(Beginning of Dataset excerpts)
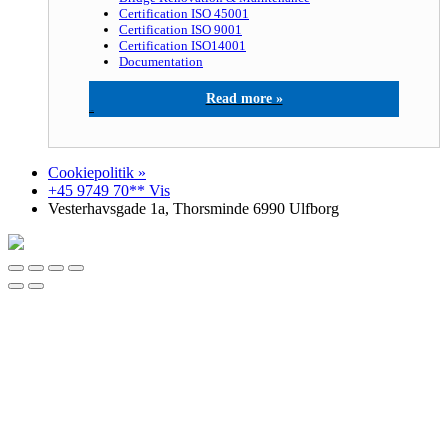
Certification ISO 45001
Certification ISO 9001
Certification ISO14001
Documentation
Gardit A/S
Cookiepolitik »
+45 9749 70** Vis
Vesterhavsgade 1a, Thorsminde 6990 Ulfborg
(End of Dataset excerpts)
▶ [Work to be completed]: Go through the records and show every line with the string "Certification" in it.

▶ [Your solution]:
Certification ISO 45001
Certification ISO 9001
Certification ISO14001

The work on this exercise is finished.